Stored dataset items
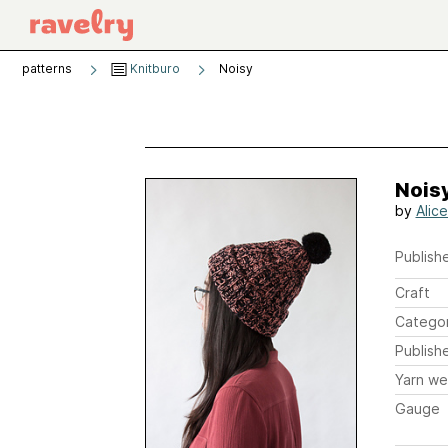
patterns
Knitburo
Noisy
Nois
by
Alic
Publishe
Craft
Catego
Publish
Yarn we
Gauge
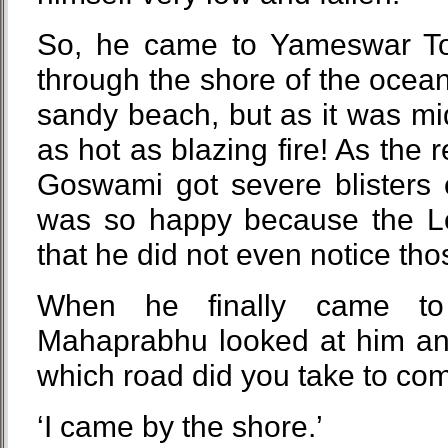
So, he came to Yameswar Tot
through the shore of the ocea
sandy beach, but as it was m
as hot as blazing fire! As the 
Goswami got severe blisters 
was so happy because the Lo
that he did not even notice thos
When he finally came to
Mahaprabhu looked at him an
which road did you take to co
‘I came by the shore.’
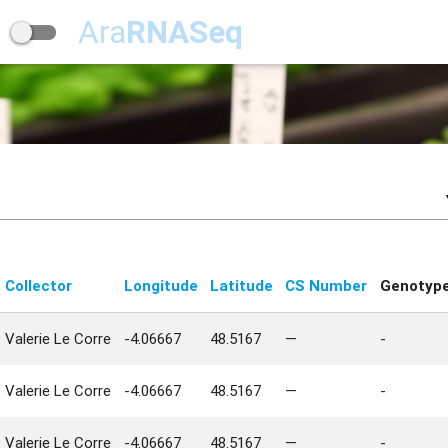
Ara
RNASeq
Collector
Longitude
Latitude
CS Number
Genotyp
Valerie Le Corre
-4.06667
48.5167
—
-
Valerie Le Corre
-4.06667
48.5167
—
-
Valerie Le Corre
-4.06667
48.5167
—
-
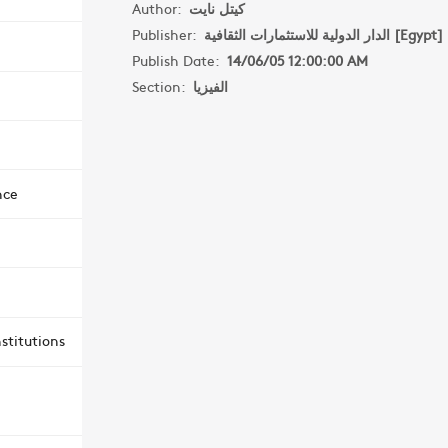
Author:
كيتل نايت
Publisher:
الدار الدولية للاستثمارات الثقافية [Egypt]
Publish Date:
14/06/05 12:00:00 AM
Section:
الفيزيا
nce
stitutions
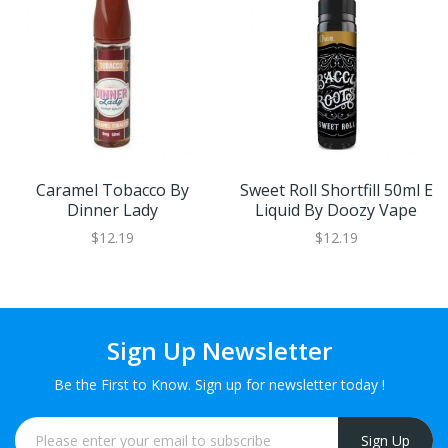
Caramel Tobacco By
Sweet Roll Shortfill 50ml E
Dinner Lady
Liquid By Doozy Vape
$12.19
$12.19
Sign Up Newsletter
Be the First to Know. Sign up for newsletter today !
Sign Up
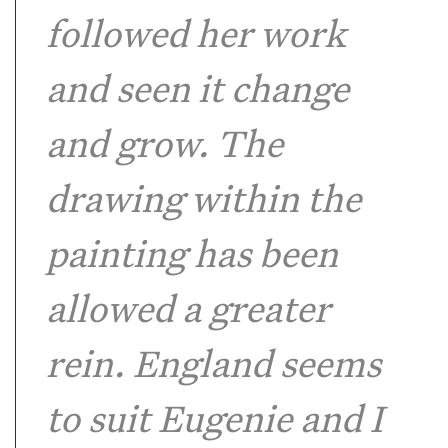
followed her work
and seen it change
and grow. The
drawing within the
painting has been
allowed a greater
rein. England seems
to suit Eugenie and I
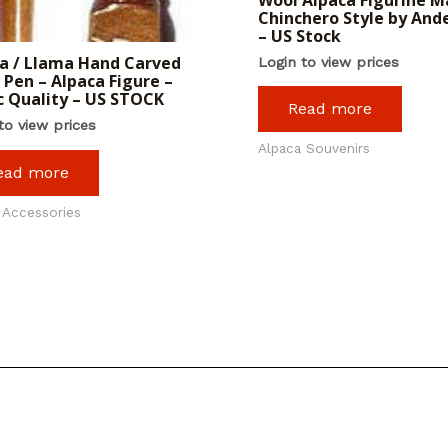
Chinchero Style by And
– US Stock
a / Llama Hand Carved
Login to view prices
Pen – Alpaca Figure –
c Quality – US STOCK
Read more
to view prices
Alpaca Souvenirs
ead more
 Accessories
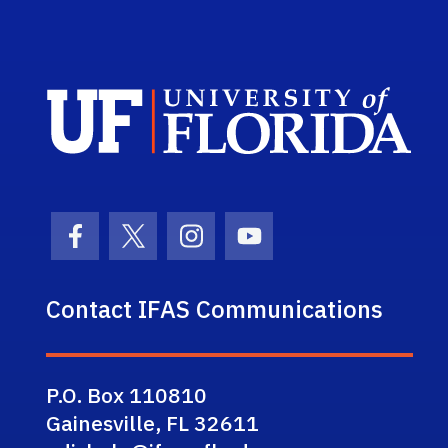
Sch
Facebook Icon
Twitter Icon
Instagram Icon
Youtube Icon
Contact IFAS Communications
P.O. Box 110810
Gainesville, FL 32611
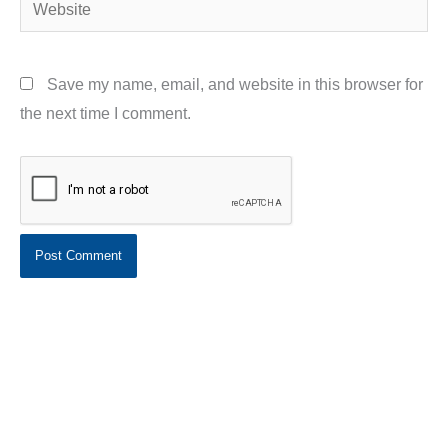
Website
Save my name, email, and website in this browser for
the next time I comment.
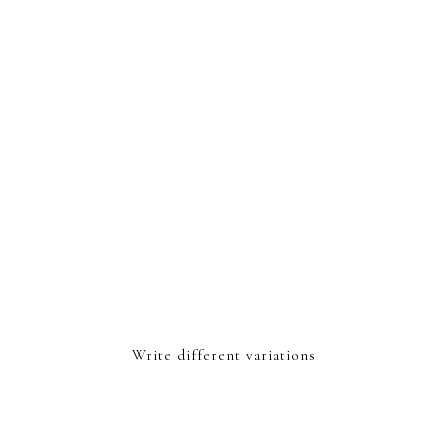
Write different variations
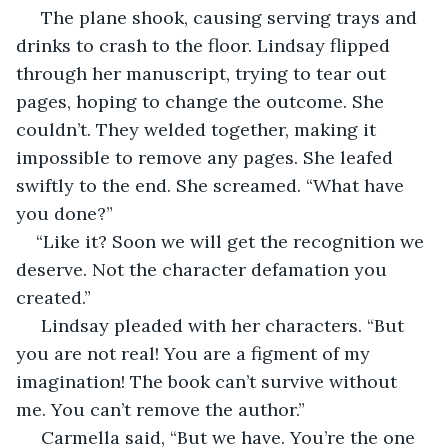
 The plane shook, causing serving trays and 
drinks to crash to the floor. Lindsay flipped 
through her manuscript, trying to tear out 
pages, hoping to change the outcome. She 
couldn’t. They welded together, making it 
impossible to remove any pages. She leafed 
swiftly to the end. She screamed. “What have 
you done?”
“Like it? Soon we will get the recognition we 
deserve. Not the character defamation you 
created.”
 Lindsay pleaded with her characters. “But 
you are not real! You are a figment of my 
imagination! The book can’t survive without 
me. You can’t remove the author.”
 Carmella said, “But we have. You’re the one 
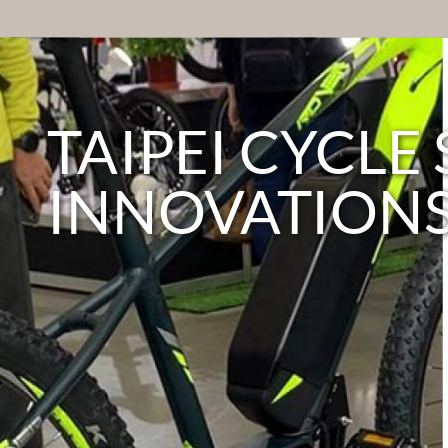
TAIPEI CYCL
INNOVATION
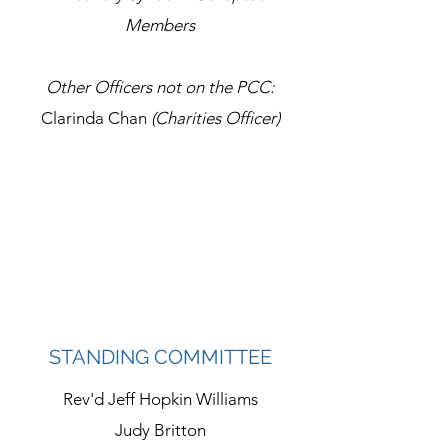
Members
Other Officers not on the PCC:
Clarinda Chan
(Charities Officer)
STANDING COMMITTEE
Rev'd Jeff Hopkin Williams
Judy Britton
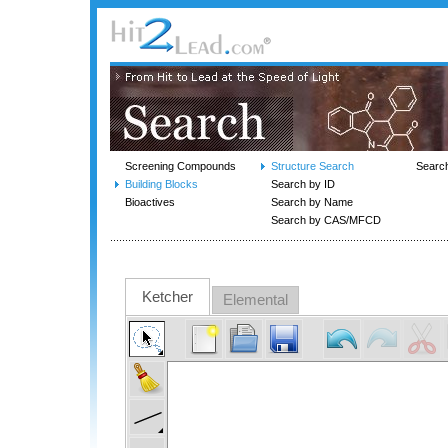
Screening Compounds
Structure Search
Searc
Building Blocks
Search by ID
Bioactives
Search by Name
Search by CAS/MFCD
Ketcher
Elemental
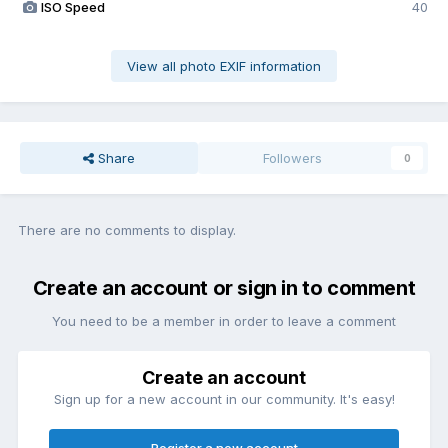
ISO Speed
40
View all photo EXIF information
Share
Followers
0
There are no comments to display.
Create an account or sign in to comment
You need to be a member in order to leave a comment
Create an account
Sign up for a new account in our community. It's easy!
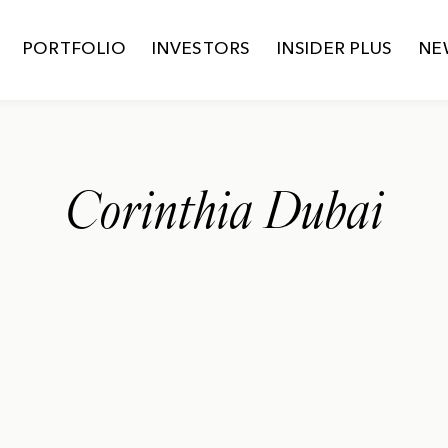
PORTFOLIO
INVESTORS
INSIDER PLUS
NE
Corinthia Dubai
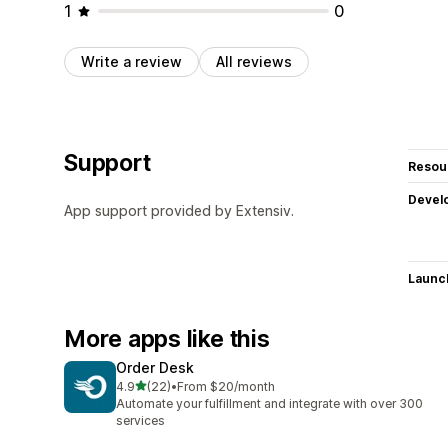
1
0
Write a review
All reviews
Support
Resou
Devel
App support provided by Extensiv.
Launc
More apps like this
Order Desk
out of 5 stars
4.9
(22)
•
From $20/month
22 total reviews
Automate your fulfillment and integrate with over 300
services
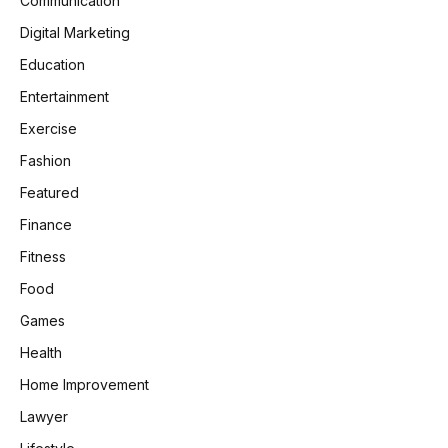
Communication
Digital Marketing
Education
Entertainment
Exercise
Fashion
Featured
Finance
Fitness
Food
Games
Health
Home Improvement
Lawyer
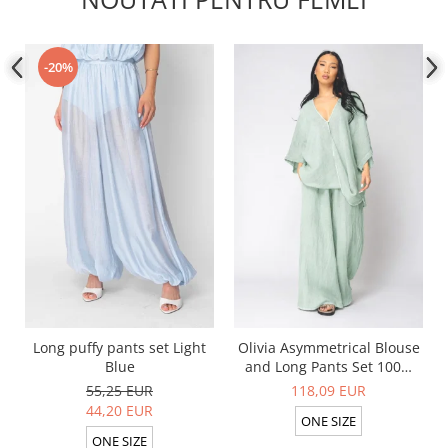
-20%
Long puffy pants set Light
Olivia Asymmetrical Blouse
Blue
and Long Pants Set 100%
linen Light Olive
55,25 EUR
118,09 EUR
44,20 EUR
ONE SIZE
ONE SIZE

*What is needed:* Count up the lines above in which the word "change" appears, and give nothing but that count.

*Response box:* 2